(Bloomberg) -- The Thai baht, set to become the worst-performing currency in emerging Asia this quarter, doesn’t look like it’s going to bottom anytime soon, according to Mizuho Bank Ltd.
Foreign funds have pulled a net $3.8 billion from the nation’s equity market since the end of March, the most since at least 1999 on a quarterly basis, amid concerns that an escalation in trade frictions between the U.S. and China will weigh on Thailand’s current-account surplus -- a source of attraction for the country’s currency bulls.
The baht had been the second-best performer in emerging Asia in the first quarter, underscoring the spread of the rout in developing economies to countries with relatively strong fundamentals. Central banks in emerging markets -- from Argentina to Turkey -- have gone on the defensive as a stronger dollar and rising Treasury yields fueled concern that a failure to tighten monetary policy risks a currency selloff and an acceleration in inflation.

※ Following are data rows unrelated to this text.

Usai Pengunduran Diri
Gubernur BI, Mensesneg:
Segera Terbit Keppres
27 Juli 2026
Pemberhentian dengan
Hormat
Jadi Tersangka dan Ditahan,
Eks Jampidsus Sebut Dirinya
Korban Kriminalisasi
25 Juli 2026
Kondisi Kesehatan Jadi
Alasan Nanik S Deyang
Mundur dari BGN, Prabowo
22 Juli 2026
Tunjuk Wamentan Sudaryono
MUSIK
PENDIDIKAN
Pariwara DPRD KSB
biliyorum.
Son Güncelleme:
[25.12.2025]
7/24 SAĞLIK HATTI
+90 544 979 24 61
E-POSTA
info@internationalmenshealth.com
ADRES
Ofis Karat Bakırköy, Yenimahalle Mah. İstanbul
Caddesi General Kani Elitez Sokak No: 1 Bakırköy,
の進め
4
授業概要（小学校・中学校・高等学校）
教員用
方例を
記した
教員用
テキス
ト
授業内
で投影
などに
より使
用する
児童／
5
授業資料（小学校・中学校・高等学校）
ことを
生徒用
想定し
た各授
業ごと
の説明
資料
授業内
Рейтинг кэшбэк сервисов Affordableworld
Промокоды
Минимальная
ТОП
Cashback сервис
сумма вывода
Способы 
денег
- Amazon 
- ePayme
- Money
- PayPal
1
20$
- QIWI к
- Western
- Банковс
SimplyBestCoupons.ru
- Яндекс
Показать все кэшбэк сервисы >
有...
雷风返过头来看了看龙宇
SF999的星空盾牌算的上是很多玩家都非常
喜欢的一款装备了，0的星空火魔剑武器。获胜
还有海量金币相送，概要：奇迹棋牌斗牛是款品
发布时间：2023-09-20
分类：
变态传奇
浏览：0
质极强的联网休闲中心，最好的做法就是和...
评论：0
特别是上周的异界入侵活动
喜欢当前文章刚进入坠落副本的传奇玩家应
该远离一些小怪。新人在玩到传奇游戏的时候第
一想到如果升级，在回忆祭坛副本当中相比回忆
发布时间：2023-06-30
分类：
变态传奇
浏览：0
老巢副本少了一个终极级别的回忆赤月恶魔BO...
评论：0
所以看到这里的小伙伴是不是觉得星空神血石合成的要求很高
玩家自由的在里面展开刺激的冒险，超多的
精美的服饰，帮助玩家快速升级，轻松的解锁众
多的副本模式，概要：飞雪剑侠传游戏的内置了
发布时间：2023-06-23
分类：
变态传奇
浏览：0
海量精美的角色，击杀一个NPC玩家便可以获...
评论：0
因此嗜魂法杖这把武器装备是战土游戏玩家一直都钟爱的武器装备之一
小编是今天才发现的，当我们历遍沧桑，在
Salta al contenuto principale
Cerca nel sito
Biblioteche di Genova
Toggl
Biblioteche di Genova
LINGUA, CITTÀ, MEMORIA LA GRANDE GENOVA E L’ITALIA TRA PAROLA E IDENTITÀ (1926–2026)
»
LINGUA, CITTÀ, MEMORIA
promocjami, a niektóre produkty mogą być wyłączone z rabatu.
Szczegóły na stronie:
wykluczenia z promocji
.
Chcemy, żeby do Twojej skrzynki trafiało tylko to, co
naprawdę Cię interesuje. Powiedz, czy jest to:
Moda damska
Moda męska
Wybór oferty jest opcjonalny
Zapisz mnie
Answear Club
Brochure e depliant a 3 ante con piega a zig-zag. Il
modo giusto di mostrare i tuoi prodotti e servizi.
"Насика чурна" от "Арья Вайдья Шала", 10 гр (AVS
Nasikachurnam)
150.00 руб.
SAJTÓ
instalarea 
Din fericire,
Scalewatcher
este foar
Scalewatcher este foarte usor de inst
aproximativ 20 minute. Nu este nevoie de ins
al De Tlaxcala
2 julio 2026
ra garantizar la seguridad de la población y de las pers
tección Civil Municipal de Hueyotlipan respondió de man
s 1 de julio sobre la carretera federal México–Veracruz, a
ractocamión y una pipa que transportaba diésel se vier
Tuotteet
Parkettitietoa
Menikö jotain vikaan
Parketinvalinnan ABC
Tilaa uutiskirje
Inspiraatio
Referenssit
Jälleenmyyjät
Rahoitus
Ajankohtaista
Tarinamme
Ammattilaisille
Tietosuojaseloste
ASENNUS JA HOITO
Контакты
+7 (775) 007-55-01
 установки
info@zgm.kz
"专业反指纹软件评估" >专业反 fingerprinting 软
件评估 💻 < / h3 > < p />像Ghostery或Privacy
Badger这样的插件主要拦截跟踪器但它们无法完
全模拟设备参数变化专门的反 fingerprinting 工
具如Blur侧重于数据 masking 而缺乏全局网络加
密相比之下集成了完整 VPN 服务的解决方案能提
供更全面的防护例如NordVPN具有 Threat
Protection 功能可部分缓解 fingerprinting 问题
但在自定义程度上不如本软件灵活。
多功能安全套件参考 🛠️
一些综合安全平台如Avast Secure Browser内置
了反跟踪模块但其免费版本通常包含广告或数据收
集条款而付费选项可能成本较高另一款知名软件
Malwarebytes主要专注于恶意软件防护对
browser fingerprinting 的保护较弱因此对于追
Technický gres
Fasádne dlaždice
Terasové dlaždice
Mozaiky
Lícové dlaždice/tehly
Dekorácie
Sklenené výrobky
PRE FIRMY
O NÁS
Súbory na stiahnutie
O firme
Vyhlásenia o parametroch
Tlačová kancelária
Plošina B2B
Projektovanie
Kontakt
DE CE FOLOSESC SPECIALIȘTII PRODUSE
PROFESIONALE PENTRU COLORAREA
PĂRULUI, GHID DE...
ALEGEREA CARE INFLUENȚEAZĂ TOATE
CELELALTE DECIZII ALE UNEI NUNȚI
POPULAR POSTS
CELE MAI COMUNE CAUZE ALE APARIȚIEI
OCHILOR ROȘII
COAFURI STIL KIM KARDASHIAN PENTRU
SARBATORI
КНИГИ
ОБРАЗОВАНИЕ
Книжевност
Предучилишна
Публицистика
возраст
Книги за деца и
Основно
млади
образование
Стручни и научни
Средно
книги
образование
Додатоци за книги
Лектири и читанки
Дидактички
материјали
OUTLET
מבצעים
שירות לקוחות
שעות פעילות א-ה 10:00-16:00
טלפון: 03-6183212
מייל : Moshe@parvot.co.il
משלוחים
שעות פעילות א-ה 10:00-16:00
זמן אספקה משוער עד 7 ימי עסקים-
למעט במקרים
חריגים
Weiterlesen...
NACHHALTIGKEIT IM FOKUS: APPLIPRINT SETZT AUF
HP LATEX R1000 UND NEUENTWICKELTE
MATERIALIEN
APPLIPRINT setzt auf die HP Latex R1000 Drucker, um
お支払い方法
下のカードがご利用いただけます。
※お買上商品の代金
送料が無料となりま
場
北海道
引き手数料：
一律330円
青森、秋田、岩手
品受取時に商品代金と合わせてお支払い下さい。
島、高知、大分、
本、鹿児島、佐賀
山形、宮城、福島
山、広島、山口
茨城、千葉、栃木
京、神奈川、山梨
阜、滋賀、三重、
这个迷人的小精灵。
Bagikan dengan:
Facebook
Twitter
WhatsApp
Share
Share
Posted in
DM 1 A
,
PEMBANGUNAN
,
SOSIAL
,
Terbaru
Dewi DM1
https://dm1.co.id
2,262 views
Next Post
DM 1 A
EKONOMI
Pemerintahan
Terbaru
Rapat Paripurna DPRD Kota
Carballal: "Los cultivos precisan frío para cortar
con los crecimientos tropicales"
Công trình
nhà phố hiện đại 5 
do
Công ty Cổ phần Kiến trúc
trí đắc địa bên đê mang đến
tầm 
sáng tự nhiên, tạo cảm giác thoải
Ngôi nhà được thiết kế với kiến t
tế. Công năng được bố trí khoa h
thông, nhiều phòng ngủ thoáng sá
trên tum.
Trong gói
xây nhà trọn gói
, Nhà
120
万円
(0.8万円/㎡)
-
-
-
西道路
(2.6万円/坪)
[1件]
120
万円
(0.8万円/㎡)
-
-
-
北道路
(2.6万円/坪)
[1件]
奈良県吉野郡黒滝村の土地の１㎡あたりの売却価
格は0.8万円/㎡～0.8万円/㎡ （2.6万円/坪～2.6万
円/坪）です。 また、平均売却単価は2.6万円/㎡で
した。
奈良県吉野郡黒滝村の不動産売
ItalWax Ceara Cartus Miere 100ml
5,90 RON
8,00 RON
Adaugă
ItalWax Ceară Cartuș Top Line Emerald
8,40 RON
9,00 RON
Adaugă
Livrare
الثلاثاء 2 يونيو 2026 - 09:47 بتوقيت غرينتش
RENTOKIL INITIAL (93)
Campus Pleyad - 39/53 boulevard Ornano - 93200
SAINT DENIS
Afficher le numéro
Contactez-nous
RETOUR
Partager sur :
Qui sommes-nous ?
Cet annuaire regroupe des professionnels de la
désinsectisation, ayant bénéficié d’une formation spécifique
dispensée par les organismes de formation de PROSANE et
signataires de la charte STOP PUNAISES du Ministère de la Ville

“The market’s focus has shifted to trade frictions and the currencies of economies with high dependence to trade are becoming more vulnerable to selloffs,” said Masakatsu Fukaya, an emerging-market currency trader at Mizuho Bank. “My view is that the dollar will remain strong for a while. People are becoming concerned that a trade war will lead to overall shrinkage in global trade, so that could potentially threaten Thailand’s current-account surplus.”
The baht has weakened almost 6 percent against the dollar this quarter to trade at 33.10 as of 2:15 p.m. in Bangkok Thursday. Overseas investors withdrew net $251 million from the bond market since the end of March, the first net quarterly outflows since the last three months of 2016, according to data from the Thai Bond Market Association.
“Factors that supported the first-quarter gains are now turning around to bite the currencies of export-oriented economies,” Mizuho’s Fukaya said. “We may even see the baht test the 33.50 level.”